Our Objective: This seems like the easy part. I can gauge my time horizon by simply understanding the main goal of my investment. If it is for my pension it might be my retirement in 30 years. If I am a portfolio manager, it might be the five years stated in my fund’s prospectus. If I am taking a punt on a stock it might be a month.
Unfortunately, it is not quite so simple. There can be a sharp disconnect between our explicit and implicit investment objectives. Let’s take the fund manager. Their formal fund objective states a time horizon of five years, but their remuneration is based on returns over one year. They have also been going through a difficult period of performance and both their manager and clients are focused on the next quarter’s results. Over what time horizon are they now making decisions?
Even in the case of the personal pension, the 30-year goal creates a theoretical time horizon, but not necessarily a practical one. If I fill my pension with the latest flavour of the month thematic funds; I am not thinking about three decades hence, I am trying to turn a healthy profit over the next year. Our ability to assume more investment risk when we have a long-term investment objective can easily be used as a licence to make a succession of ill-judged, shorter-term decisions. Assuming exactly the wrong sort of risks.
The time horizon that stems from our investment objectives is about the specific incentives and pressures driving our decision. Can we identify the major motivating factors?
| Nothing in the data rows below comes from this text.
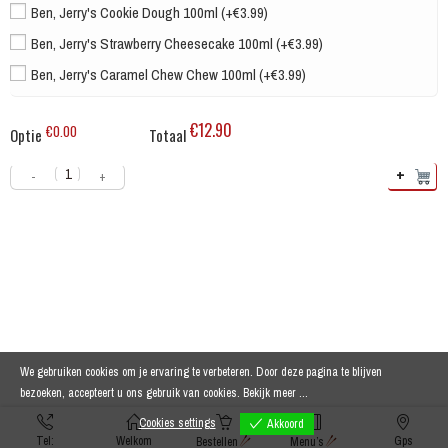
Ben, Jerry's Cookie Dough 100ml (+€3.99)
Ben, Jerry's Strawberry Cheesecake 100ml (+€3.99)
Ben, Jerry's Caramel Chew Chew 100ml (+€3.99)
€12.90
€0.00
Optie
Totaal
+
-
+
We gebruiken cookies om je ervaring te verbeteren. Door deze pagina te blijven
bezoeken, accepteert u ons gebruik van cookies.
Bekijk meer ...
Cookies settings
Akkoord
Tel:
Welkom
Gps
Bestellen
Menu’s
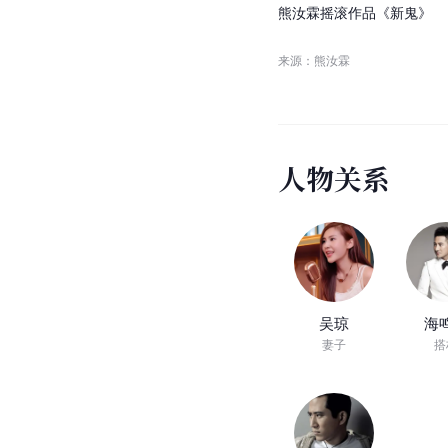
主要作品
(
4
)
主要作品
01:12
熊
汝
霖
摇
滚
作
品
《
新
鬼
》
来源：熊汝霖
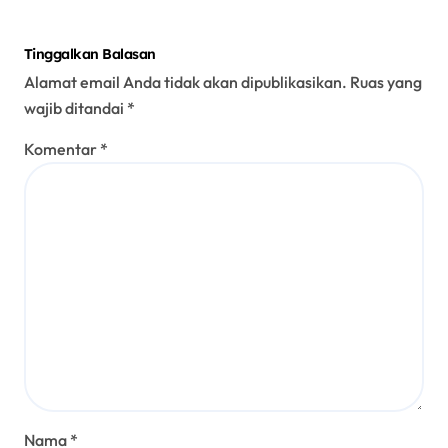
Tinggalkan Balasan
Alamat email Anda tidak akan dipublikasikan.
Ruas yang
wajib ditandai
*
Komentar
*
Nama
*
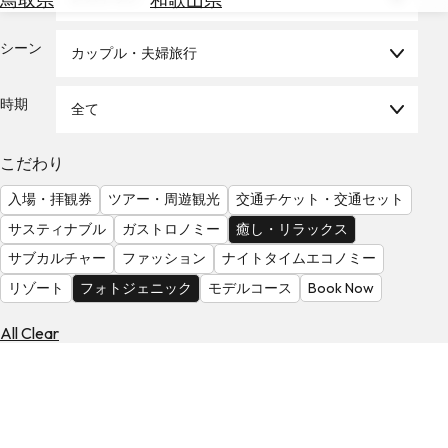
を
為
探
替
シーン
す
カップル・夫婦旅行
を
調
時期
全て
べ
天
る
気
を
こだわり
見
入場・拝観券
ツアー・周遊観光
交通チケット・交通セット
る
サスティナブル
ガストロノミー
癒し・リラックス
サブカルチャー
ファッション
ナイトタイムエコノミー
リゾート
フォトジェニック
モデルコース
Book Now
All Clear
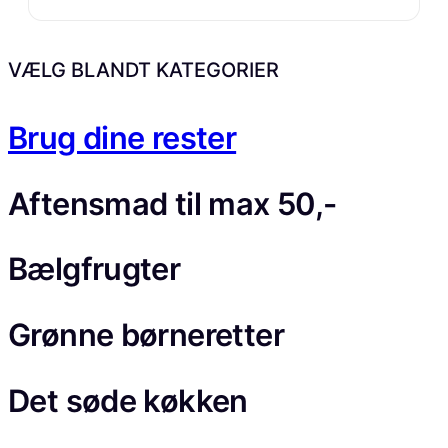
VÆLG BLANDT KATEGORIER
Brug dine rester
Aftensmad til max 50,-
Bælgfrugter
Grønne børneretter
Det søde køkken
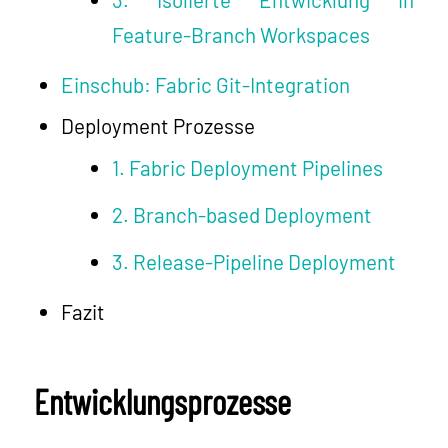
Feature-Branch Workspaces
Einschub: Fabric Git-Integration
Deployment Prozesse
1. Fabric Deployment Pipelines
2. Branch-based Deployment
3. Release-Pipeline Deployment
Fazit
Entwicklungsprozesse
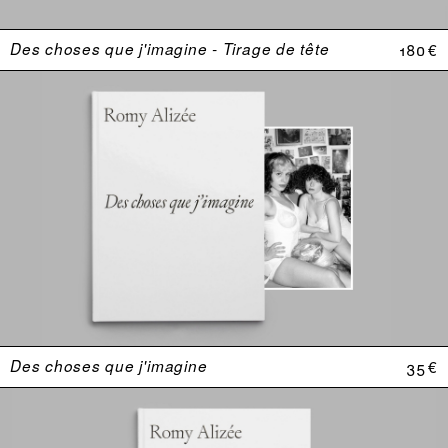
Des choses que j'imagine - Tirage de tête
180 €
Des choses que j'imagine
35 €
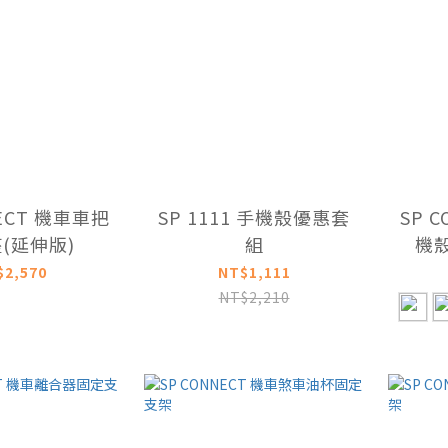
NECT 機車車把
SP 1111 手機殼優惠套
SP C
(延伸版)
組
$2,570
NT$1,111
NT$2,210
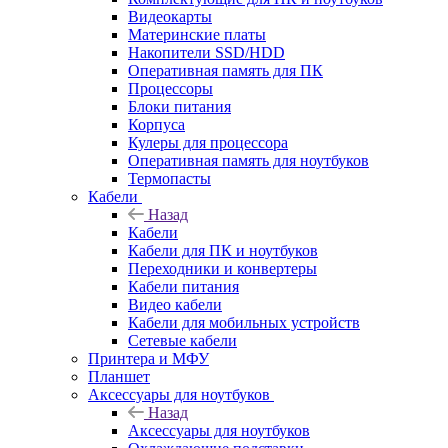
Видеокарты
Материнские платы
Накопители SSD/HDD
Оперативная память для ПК
Процессоры
Блоки питания
Корпуса
Кулеры для процессора
Оперативная память для ноутбуков
Термопасты
Кабели
Назад
Кабели
Кабели для ПК и ноутбуков
Переходники и конвертеры
Кабели питания
Видео кабели
Кабели для мобильных устройств
Сетевые кабели
Принтера и МФУ
Планшет
Аксессуары для ноутбуков
Назад
Аксессуары для ноутбуков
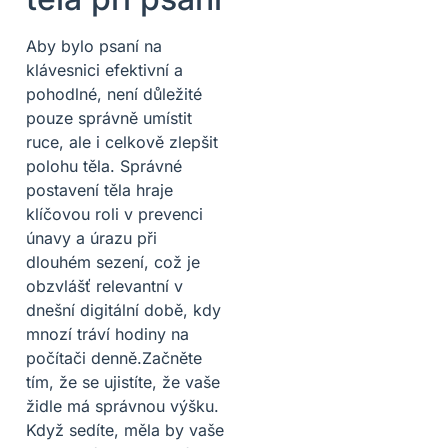
Aby bylo psaní na
klávesnici efektivní a
pohodlné, není důležité
pouze správně umístit
ruce, ale i celkově zlepšit
polohu těla. Správné
postavení těla hraje
klíčovou roli v prevenci
únavy a úrazu při
dlouhém sezení, což je
obzvlášť relevantní v
dnešní digitální době, kdy
mnozí tráví hodiny na
počítači denně.Začněte
tím, že se ujistíte, že vaše
židle má správnou výšku.
Když sedíte, měla by vaše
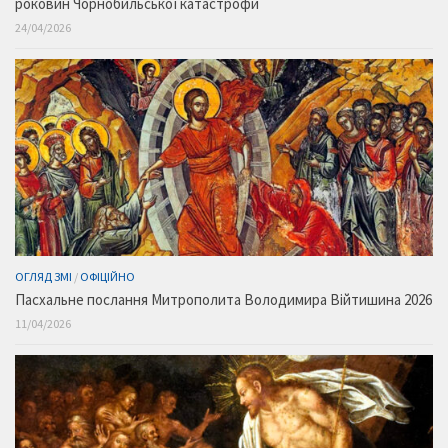
роковин Чорнобильської катастрофи
24/04/2026
ОГЛЯД ЗМІ
/
ОФІЦІЙНО
Пасхальне послання Митрополита Володимира Війтишина 2026
11/04/2026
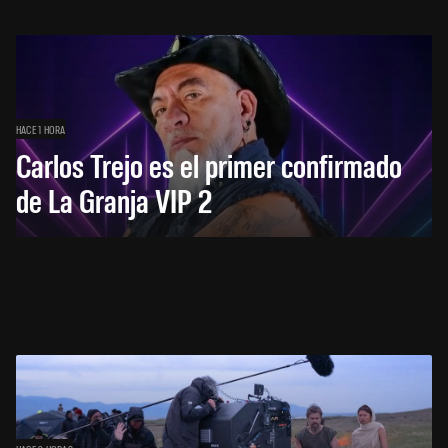
HACE 1 HORA
Carlos Trejo es el primer confirmado
de La Granja VIP 2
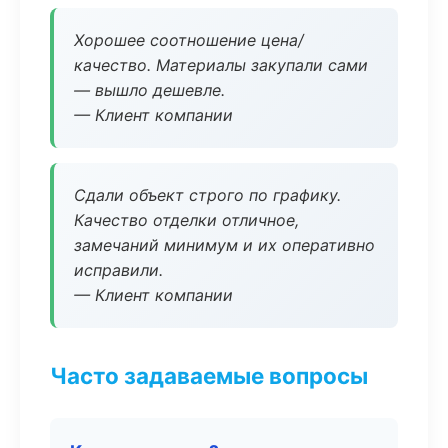
Хорошее соотношение цена/
качество. Материалы закупали сами
— вышло дешевле.
— Клиент компании
Сдали объект строго по графику.
Качество отделки отличное,
замечаний минимум и их оперативно
исправили.
— Клиент компании
Часто задаваемые вопросы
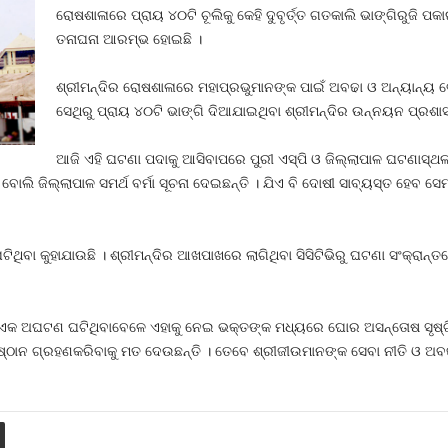
ରୋଷଶାଳାରେ ପ୍ରାୟ ୪୦ଟି ଚୂଲିକୁ କେହି ଦୁବୃର୍ତ୍ତ ଗତକାଲି ଭାଙ୍ଗିରୁଜି 
ତନାଘନା ଆରମ୍ଭ ହୋଇଛି ।
ଶ୍ରୀମନ୍ଦିର ରୋଷଶାଳାରେ ମହାପ୍ରଭୁମାନଙ୍କ ପାଇଁ ଅବଢା ଓ ଅନ୍ୟାନ୍ୟ ଭୋ
ସେଥିରୁ ପ୍ରାୟ ୪୦ଟି ଭାଙ୍ଗି ଦିଆଯାଇଥିବା ଶ୍ରୀମନ୍ଦିର ଉନ୍ନୟନ ପ୍ରଶା
ଆଜି ଏହି ଘଟଣା ପଦାକୁ ଆସିବାପରେ ପୁରୀ ଏସ୍‍ପି ଓ ଜିଲ୍ଲାପାଳ ଘଟଣାସ୍ଥଳ
 ବୋଲି ଜିଲ୍ଲାପାଳ ସମର୍ଥ ବର୍ମା ସୂଚନା ଦେଇଛନ୍ତି । ଯିଏ ବି ଦୋଷୀ ସାବ୍ୟସ୍ତ ହେବ ସେମ
ିଥିବା କୁହାଯାଉଛି । ଶ୍ରୀମନ୍ଦିର ଆଖପାଖରେ ଲାଗିଥିବା ସିସିଟିଭିରୁ ଘଟଣା ସଂକ୍ରା
 ଏକ ଅଘଟଣ ଘଟିଥିବାବେଳେ ଏହାକୁ ନେଇ ଭକ୍ତଙ୍କ ମଧ୍ୟରେ ଘୋର ଅସନ୍ତୋଷ ସୃଷ୍ଟ
ନୁଷ୍ଠାନ ଗ୍ରହଣକରିବାକୁ ମତ ଦେଉଛନ୍ତି । ତେବେ ଶ୍ରୀଜୀଉମାନଙ୍କ ସେବା ନୀତି ଓ ଅବ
Our Interactions: Another critical aspect of our time horizon is the way in which we interact with our investments. How frequently do we check performance? How regularly do we review our decision? We can think of our time horizon as a start and end punctuated with a mini horizon whenever we interact. At each moment we do it we are generating a decision point. A situation where we will consciously or sub-consciously be making a judgement about whether to persist. Every interaction we have with our investments is creating the potential for us to obstruct the power of compounding.
Whenever we make changes to our investments it is because we think we are wrong about something. There is a better stock, a better fund, a better opportunity, a better time. Irrespective of how good our decisions are, the market will persistently lure us away from charting a sensible course. The more we engage, the more likely we are to succumb to its siren song.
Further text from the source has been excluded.